Reżyser "Asa w rękawie", Joe Carnahan, udzielił w rozmowie z Discussing Film kilku ciekawych informacji na temat filmowej adaptacji Uncharted, w którą był zaangażowany, twierdząc, że Ryan Reynolds był "bardzo, bardzo blisko" przyjęcia roli Nathana Drake'a, ale jego zobowiązanie do odgrywania Deadpoola zrujnowało umowę.
Od tamtej pory wizja projektu znacznie odbiegła od pierwotnego zamysłu Carnahana, a Tom Holland wcieli się w młodego Drake'a, który w filmie po raz pierwszy spotka Sully'ego, co może zainteresować nieco szerszą publiczność. Filmowe Uncharted początkowo miało być jednak zupełnie innym tworem.
"W mojej wizji mieliśmy poświęcić kilka stron na opowiedzenie historii 14-letniego Drake'a, jak w trzeciej części gry. Później przedstawilibyśmy już tego Drake'a, którego wszyscy znają. Scenariusz był fantastyczny, byłem z niego bardzo, bardzo zadowolony. Był naprawdę wciągający, zabawny i spójny. Kto wie, być może wykorzystają jego fragmenty", ujawnił Carnahan podczas wywiadu.
Następnie reżyser wyjaśnił, dlaczego swoim scenariuszem miał nadzieję zaimponować przede wszystkim głównej twórczyni serii, Amy Henning, a nie zespołowi, który opracowywał czwartą część serii.
"Ostatecznie chciałem wywołać uśmiech na twarzy Amy, to w końcu jej dzieło", powiedział. "Nie chciałbym zgarnąć wszystkich pochwał dla siebie."

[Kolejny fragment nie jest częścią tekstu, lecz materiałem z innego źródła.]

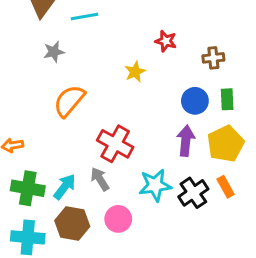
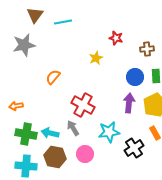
gray star: (54, 52) -> (24, 45), moved, size x1.6
orange semicircle: (69, 101) -> (53, 77), size x0.7
cyan arrow: (65, 187) -> (50, 133), turned -114
black cross: (193, 193) -> (134, 148), moved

Kiedy redaktor przeprowadzający wywiad wymienił nazwisko Neila Druckmanna, Carnahan odparł: "Taa, ten kretyn. Wiesz, nieważne (...), podczas prac wielokrotnie spotkaliśmy się z sabotażem ze strony Naughty Dog (...). Amy stworzyła ten świat i to ją naprawdę chciałem zadowolić (...). Ten facet, jakkolwiek się, do cholery, nazywa, nie był tego wart."